As all of you know that yesterday night, the Rajya Sabha passed a bill to amend the Constitution to facilitate the rollout of the historic GST amid government’s assurance that the tax rates would be kept “as low as possible”. The Constitution (122nd Amendment) Bill, 2014 was approved by the Upper House with 203 votes in favour and none against, after a seven-hour debate during which a rare bonhomie was witnessed among the ruling and the opposition parties. Six official amendments, including the scrapping of one percent additional tax, moved by the government were approved with cent percent votes.
So here is a ready reckoner on the issues surrounding the proposed tax reform and it will mean for the Indian economy. But first, let’s know more –
As the name suggests, it is a tax levied when a consumer buys a good or service.

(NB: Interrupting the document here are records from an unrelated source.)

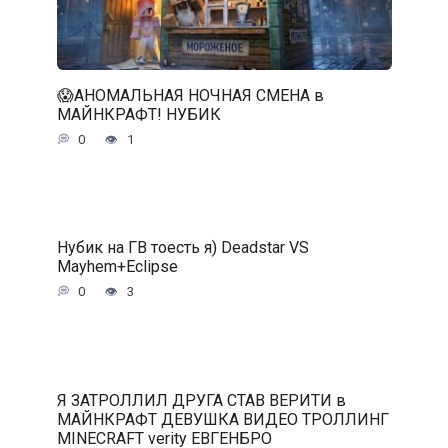
😱АНОМАЛЬНАЯ НОЧНАЯ СМЕНА в
МАЙНКРАФТ! НУБИК
0
1
Нубик на ГВ тоесть я) Deadstar VS
Mayhem+Eclipse
0
3
Я ЗАТРОЛЛИЛ ДРУГА СТАВ ВЕРИТИ в
МАЙНКРАФТ ДЕВУШКА ВИДЕО ТРОЛЛИНГ
MINECRAFT verity ЕВГЕНБРО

It is meant to be a single, comprehensive tax that will subsume all the other smaller indirect taxes on consumption like service tax, excise duty etc. This is how it is done in most developed countries. It will be a comprehensive nationwide indirect tax on the manufacture, sale, and consumption of goods and services. The aim is to have one indirect tax for the whole nation, which will make India a unified common market. GST will be levied and collected at each stage of sale or purchase of goods or services based on the input tax credit method and would make not just manufacturing but also the interstate transportation of goods more efficient.
At the central level, the following taxes will be subsumed: Central Excise Duty, Additional Excise Duty, Service Tax, Countervailing Duty (Additional Customs Duty), and Special Additional Duty of Customs.

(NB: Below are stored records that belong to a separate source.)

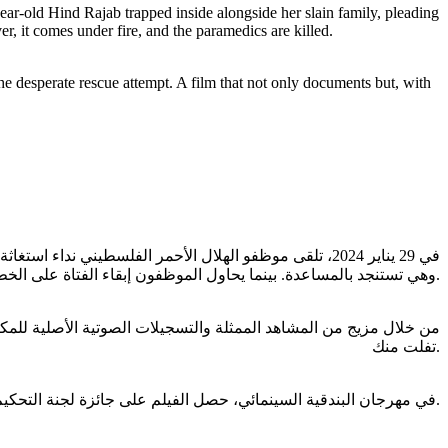
ar-old Hind Rajab trapped inside alongside her slain family, pleading
r, it comes under fire, and the paramedics are killed.
e desperate rescue attempt. A film that not only documents but, with
في 29 يناير 2024، تلقى موظفو الهلال الأحمر الفلسطيني،
وهي تستنجد بالمساعدة. بينما يحاول الموظفون إبقاء الفتاة على الخط، يبذلون قصارى جهدهم لإنقاذها. يرسلون سيارة إسعاف إلى مكان الحادث. لكن السيارة تتعرض لإطلاق النار، ويُقتل المسعفون.
من خلال مزيج من المشاهد الممثلة والتسجيلات الصوتية الأصلية للمكالم
تفلت منك.
في مهرجان البندقية السينمائي، حصل الفيلم على جائزة لجنة التحكيم الكبرى، كما حظي بـ 23 دقيقة من التصفيق الحار من جمهور العرض الأول.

At the State level, the following taxes will be subsumed: State Value Added Tax/Sales Tax, Entertainment Tax, Central Sales Tax, Octroi and Entry tax, Purchase Tax, Luxury tax, and Taxes on the lottery betting and gambling.
The benefits of GST can be summarized as under:
1. Easy compliance
2. Uniformity of tax rates and structures
3. Removal of cascading
4. Improved competitiveness
5. Gain to manufacturers and exporters
• For Central and State Governments
1. Simple and easy to administer
2. Better controls on leakage
3. Higher revenue efficiency
• For the consumer
1. Single and transparent tax proportionate to the value of goods and services
2. Relief in overall tax burden
- The opposition party ‘Congress’ wants a provision capping the GST rate at 18 percent to be added to the Bill itself. It also wants to scrap the proposed 1 per cent additional levy (over and above the GST) for manufacturing states. This levy was demanded by manufacturing states who argued that they needed to be compensated for the investment they had made in improving their manufacturing capabilities. The Centre had agreed to this demand to encourage the states to support the GST Bill.
- The next demand by the Congress was to change the composition of the GST council—the body that decides the various nitty-grittys like rates of tax, period of levy of an additional tax, principles of supply, special provisions to certain states, etc. The proposed composition is for the Council to be two-thirds comprised from states and one-third from the Centre.
- The Congress also wants the Centre’s share to be reduced to one-fourth. This demand, however, was rejected by even the Rajya Sabha Standing Committee.